Sie war schön, sie war sinnlich, sie musste keine Tabus brechen, die sie nicht kannte. Täglich ging sie schwimmen, weil sie die Eleganz von Fischen bewunderte. Eine Zeitlang flanierte sie in Paris mit einem zahmen Leoparden an der Seite. Dass sie mit jedem Zimmerkellner ins Bett gehen konnte, spielte für sie eigentlich keine Rolle. George Simenon, der später von sich sagte, er schlafe mit mehreren Frauen täglich, hätte sie sehr gerne geheiratet. Aber sie war ihm nur sexuell ebenbürtig. Denn als Europa ihr bereits zu Füßen lag, war er erst ein kleiner Journalist und sortierte ihre Post. „Ein Geiger hat seine Geige, ein Maler hat seine Palette. Ich hatte nur mich selbst. Ich war das Instrument, um das ich mich kümmern musste“, erinnerte sie sich. Sie rieb ihren Körper mit Zitrone ein und beschäftigte eine Maniküre, eine Pediküre und mehrere Coiffeure. Die großen Couturiers von Paris arbeiteten für sie.

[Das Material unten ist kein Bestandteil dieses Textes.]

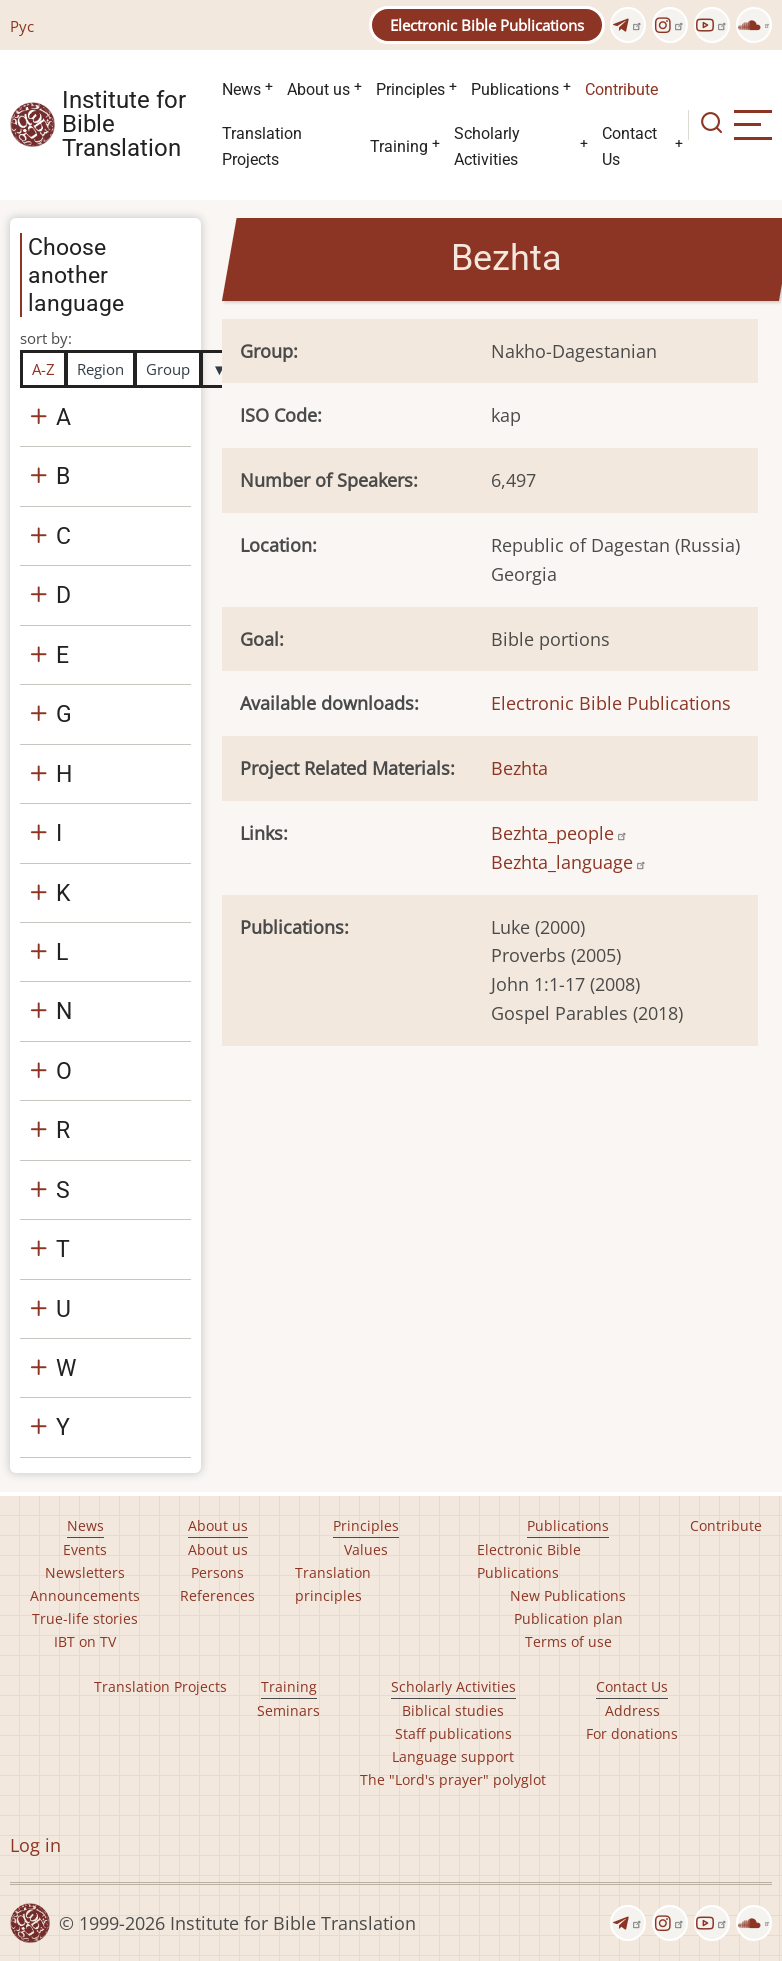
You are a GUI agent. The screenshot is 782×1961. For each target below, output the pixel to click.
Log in (35, 1845)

Dann wieder floh sie aufs Land. Und lebte bäuerlich zwischen ihren dreizehn Hunden verschiedener Rasse, die sie sich nach und nach von der Straße geholt hatte. Als sie älter wurde, begann sie Kinder zu sammeln. Am Anfang stand das Projekt einer kleinen, bunten Familie: ein weißes, ein rotes, ein schwarzes, ein gelbes. Der ersten beiden brachte sie aus Japan mit (es war nur eines geplant, aber ein zweites im Waisenhaus war auch so goldig). Dann kam eins aus Finnland, ziemlich weiß, und eins aus Kolumbien, ziemlich schwarz. „Ich denke, du bringst uns einen amerikanischen Indianer mit“, soll der Ehemann zweifelnd gefragt haben. „Die sind schwer zu finden“, habe sie geantwortet.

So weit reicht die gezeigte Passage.